### Exercise instructions:
Using the data below, tally the lines that include the string "used". Only the number is wanted.

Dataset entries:

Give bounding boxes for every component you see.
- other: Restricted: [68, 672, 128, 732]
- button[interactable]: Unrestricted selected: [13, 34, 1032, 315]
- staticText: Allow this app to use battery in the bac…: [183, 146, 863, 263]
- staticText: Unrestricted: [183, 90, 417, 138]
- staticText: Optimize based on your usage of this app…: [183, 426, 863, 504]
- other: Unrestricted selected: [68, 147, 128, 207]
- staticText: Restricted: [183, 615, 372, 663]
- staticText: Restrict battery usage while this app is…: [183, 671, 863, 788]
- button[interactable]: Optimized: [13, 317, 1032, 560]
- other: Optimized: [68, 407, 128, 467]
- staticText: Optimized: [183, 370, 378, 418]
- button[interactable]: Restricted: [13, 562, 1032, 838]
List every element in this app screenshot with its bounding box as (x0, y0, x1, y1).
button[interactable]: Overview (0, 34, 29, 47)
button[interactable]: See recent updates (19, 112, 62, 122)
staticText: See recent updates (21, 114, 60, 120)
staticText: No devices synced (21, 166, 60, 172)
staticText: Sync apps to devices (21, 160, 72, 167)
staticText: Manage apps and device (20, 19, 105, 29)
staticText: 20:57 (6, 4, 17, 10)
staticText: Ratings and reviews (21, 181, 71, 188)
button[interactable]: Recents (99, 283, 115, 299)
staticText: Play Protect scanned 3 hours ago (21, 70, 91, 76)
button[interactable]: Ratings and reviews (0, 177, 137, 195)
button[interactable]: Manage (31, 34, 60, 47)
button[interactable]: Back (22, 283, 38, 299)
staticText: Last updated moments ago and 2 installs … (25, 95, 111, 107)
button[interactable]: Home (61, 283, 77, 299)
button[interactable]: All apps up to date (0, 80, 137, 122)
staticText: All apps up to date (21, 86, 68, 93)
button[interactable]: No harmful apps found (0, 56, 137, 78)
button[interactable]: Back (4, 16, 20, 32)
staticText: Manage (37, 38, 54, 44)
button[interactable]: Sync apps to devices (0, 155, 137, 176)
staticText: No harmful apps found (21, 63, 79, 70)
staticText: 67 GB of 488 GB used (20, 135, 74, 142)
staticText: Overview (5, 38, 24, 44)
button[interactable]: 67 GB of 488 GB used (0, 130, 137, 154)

### Answer:
2